« Une défiance grandissante s’installe dans notre communauté scientifique vis-à-vis du pouvoir politique ». Malgré les pressions insoutenables que l’humanité fait peser sur son environnement, en particulier sur l’océan, le pouvoir politique tient des « discours déconnectés du réel et pratique la course de lenteur », fustige un collectif de 260 scientifiques, dont le climatologue Jean Jouzel, dans une tribune au « Monde ». Faut-il un référendum citoyen pan-européen pour obtenir un sursaut du pouvoir politique, comme le réclame dans le Monde l’eurodéputé Pierre Larrouturou pour « sauver le climat et la cohésion sociale » ?

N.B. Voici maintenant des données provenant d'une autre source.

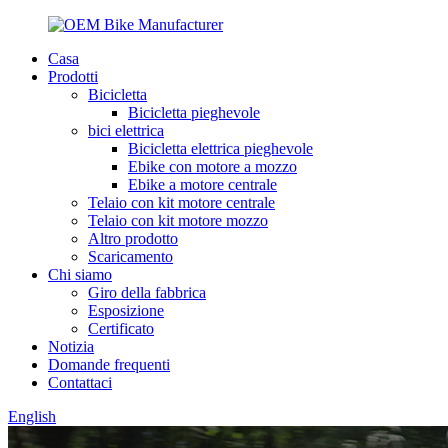
Casa
Prodotti
Bicicletta
Bicicletta pieghevole
bici elettrica
Bicicletta elettrica pieghevole
Ebike con motore a mozzo
Ebike a motore centrale
Telaio con kit motore centrale
Telaio con kit motore mozzo
Altro prodotto
Scaricamento
Chi siamo
Giro della fabbrica
Esposizione
Certificato
Notizia
Domande frequenti
Contattaci
English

« Comme scientifiques, nous pensons que ne pas participer à la légitimation de discours déconnectés du réel est une responsabilité éthique. » Le ton de la tribune est d’une virulence rare de la part de scientifiques, comme le remarque Reporterre. Signée par 260 chercheurs, dont le climatologue Jean Jouzel, et publiée dans Le Monde le 18 avril, elle dresse une liste implacable de l’inaction écologique délétère du gouvernement français.
La Convention citoyenne pour le climat ? Prometteuse, mais « ces espoirs ont finalement été douchés ». La planification écologique ? Sans cesse repoussée, « dans une nouvelle course de lenteur, à rebours du volontarisme des annonces initiales ». L’annonce de 30 % d’aires marines protégées ? « De fait, il est aujourd’hui démontré que la proportion des eaux nationales réellement protégées, avec un impact effectif sur la biodiversité, ne s’élève qu’à 1,6 % (et seulement 0,04 % dans les eaux métropolitaines, d’après des données de 2021). »
« La liste des pressions insoutenables que l’humanité fait peser sur son environnement, en particulier sur l’océan qui occupe les trois quarts de la surface de notre planète, est longue : réchauffement climatique, acidification des océans, désoxygénation, aménagements littoraux et hauturiers, déchets plastiques, pollutions, exploitation des ressources minières ou vivantes (surpêche).«
Depuis plus de 50 ans, la communauté scientifique travaille à identifier et alerter la société sur les dangers que ces pressions font courir à l’humanité. Face à ces menaces, le gouvernement français rappelle le constat scientifique et engage des initiatives démocratiques inédites comme la mise en place de la convention citoyenne sur le climat. Mais force est de constater que la loi Climat et résilience n’est pas à la hauteur ni du défi à relever ni des engagements pris par le Président au regard des 149 propositions de mesures concrètes formulées par les citoyens.
Que faire face à l’inaction publique ?
La planification écologique, annoncée par Christophe Béchu en septembre 2023, à la demande du Haut Conseil pour le climat, n’a pas donné lieu à un réel changement de méthode, malgré le lancement de « COP territoriales« . Une course de lenteur, pour le collectif de chercheurs, qui enchaîne les « désillusions » et dénonce le contraste entre les annonces politiques et l’inaction climatique, qui ne fait qu’accentuer la défiance. Et c’est sans compter les « exemptions sans fin » ou la faiblesse des mesures prises pour lutter efficacement contre la pollution plastique.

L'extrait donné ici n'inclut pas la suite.